In the post I did on Craving the Forbidden I mentioned the minor panic I had when nearing the end about writing a sequel. At that stage, deeply immersed in taking Kit and Sophie to their grand Happy Ever After, the thought of anything jeopardising or undermining it was unbearable. And I hadn't really thought about what would happen in the second book either, or what could possibly come along to rock Kit and Sophie's love for each other. When it comes to writing I'm really not a natural planner, but the prospect of having no roadmap at all felt slightly insane, even by my standards.

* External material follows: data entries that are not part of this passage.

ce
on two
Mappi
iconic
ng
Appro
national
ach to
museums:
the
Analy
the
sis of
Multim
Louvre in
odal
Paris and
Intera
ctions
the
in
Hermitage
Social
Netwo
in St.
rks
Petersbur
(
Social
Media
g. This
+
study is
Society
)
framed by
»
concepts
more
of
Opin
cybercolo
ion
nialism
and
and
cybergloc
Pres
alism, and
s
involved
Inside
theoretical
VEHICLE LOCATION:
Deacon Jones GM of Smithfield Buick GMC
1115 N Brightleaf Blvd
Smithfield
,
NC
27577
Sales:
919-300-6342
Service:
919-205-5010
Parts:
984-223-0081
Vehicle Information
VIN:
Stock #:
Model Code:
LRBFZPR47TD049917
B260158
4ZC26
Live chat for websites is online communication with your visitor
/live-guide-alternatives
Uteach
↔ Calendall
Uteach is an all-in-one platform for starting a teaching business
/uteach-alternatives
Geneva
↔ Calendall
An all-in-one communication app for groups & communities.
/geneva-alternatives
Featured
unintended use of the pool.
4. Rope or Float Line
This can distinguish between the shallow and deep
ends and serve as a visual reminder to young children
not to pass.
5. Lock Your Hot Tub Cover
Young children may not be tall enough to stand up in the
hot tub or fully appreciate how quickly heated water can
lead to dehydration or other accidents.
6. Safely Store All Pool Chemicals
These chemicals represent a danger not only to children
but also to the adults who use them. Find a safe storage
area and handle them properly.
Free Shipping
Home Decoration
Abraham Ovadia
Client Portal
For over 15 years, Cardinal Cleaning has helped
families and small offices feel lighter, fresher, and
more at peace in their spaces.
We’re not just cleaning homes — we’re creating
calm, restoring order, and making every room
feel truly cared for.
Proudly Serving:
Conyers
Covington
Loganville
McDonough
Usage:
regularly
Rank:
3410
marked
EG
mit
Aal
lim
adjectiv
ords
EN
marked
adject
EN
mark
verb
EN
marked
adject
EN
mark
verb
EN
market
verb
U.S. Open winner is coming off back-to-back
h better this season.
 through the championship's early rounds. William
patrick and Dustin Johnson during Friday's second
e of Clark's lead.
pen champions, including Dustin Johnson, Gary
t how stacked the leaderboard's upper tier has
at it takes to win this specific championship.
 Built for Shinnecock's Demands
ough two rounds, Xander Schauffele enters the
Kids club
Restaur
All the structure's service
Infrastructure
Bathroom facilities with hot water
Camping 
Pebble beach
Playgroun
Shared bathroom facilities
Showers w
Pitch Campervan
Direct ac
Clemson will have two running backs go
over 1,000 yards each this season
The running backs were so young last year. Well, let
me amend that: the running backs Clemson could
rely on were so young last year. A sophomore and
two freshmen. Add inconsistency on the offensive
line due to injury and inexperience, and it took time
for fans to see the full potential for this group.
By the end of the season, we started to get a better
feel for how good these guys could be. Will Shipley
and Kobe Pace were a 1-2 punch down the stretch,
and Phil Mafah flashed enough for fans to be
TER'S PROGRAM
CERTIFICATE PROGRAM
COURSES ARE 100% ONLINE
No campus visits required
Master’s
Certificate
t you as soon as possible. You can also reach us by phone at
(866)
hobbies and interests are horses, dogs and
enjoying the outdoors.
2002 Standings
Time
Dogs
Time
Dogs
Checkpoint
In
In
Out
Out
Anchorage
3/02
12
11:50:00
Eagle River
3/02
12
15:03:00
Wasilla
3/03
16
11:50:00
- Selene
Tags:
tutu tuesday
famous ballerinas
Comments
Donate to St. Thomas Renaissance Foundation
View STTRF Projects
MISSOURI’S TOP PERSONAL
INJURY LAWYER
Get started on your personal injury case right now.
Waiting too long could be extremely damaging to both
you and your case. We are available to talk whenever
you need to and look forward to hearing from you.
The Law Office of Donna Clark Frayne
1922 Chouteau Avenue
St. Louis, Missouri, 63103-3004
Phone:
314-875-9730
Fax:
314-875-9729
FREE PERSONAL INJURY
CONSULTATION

But then I realised that real life is like that all the time, and that if Sophie and Kit themselves had no idea of what storms that lay ahead there was no reason why I should. I also decided it wasn't a case of drawing out the conflict that had already kept them apart (any couple that keep going round in circles with the same old arguments without resolving them probably won't be getting a telegram from the Queen on their Diamond wedding anniversary) but at looking at aspects of their characters and their history that had the potential to develop into new issues entirely. The ingredients for the second story were all there in the first. Kit's (*ahem* - trying to avoid spoilers) family background, along with his unwillingness to show emotions were two areas that raised red flags for future peace and harmony, along with the chip Sophie has on her shoulder about her own upbringing, and a minor health problem that had been put into the first book for fun (and for the sake of realism!) From there, and with a desperate urge to get them out of Alnburgh and somewhere a bit warmer and more exotic, the story kind of fitted itself together .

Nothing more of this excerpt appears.